„Die Willkommensklassen sind die heterogensten Unterrichtsgruppen, die es je gegeben hat“, findet Klassenlehrerin Aniko Ramshorn-Bircsak. Und das bringt eine Menge Herausforderungen mit sich, beginnend beim Alter der Kinder. „Im vergangenen Jahr hatte ich in meiner Klasse eine Altersspanne von sieben bis zwölf Jahren“, erklärt die Pädagogin. Hinzu kommen Lernschwierigkeiten, die unterschiedlichen Muttersprachen und sozialen Hintergründe. Trotz der großen Unterschiede in ihrer Klasse seien viele Kinder aber sehr motiviert und wollten Deutsch lernen.
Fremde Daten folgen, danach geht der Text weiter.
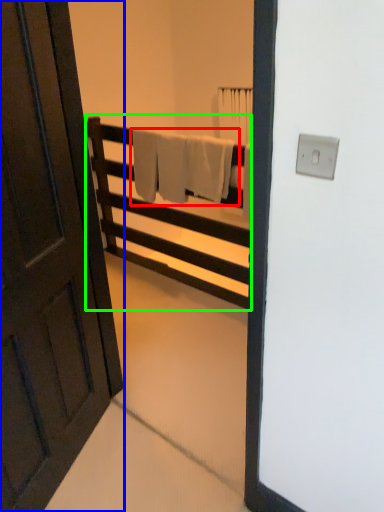 Question: Which object is positioned farthest from bath towel (highlighted by a red box)? Select from door (highlighted by a blue box) and furniture (highlighted by a green box).

Choices:
 (A) door
 (B) furniture

Answer: (A)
Willkommensklassen in Berlin
Seit November 2015 gibt es die internationale Vorbereitungsklasse für Flüchtlings- und Migrantenkinder an der Sankt Franziskus-Schule, einer katholischen Grund- und Oberschule mit rund 1.200 Schülern in Berlin-Schöneberg. Nach Angaben der Senatsverwaltung für Bildung, Jugend und Familie gibt es rund 530 dieser Willkommensklassen in den Berliner Schulen. Sie sollen Flüchtlingskinder möglichst schnell in das deutsche Bildungssystem einbinden. Neben den staatlichen Schulen richten auch freie Träger diese besonderen Klassen ein. An rund sieben Schulen des Erzbistums Berlin in der Hauptstadt gibt es Willkommensklassen. Auch die Evangelische Schulstiftung in der EKBO hat Willkommensklassen an sechs Schulen in Berlin eingerichtet.
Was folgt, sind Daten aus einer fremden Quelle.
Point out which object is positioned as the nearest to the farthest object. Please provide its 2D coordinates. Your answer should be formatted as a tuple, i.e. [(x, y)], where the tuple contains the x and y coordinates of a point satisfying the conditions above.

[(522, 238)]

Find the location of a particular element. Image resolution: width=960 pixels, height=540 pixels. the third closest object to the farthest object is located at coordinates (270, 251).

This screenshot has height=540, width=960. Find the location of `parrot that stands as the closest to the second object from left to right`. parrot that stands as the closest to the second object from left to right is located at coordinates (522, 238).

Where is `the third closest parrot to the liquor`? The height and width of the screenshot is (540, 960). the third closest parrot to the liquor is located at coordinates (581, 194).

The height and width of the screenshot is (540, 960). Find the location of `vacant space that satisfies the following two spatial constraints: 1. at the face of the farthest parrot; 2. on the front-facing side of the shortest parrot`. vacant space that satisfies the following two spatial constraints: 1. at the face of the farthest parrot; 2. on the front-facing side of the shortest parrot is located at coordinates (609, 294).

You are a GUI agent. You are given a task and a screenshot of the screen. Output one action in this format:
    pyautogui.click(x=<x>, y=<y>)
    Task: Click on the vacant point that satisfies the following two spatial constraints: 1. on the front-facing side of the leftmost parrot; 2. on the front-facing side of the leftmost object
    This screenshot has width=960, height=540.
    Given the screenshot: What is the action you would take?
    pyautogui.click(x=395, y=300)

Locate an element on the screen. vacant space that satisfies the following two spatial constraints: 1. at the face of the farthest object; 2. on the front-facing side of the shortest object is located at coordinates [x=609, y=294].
Ein Vorteil von Schulen mit kirchlichem Träger: Oft haben sie eine enge Anbindung an Gemeinden – so auch die Sankt Franziskus Grund- und Oberschule. Dort lernen die Kinder aus Afghanistan, Albanien, Bosnien, Sizilien, Syrien und dem Iran in den benachbarten Gemeinderäumen Deutsch. Sobald die Sprachkenntnisse ausreichen, sollen die Kinder in einigen Fächern auch am regulären Grundschulunterricht teilnehmen.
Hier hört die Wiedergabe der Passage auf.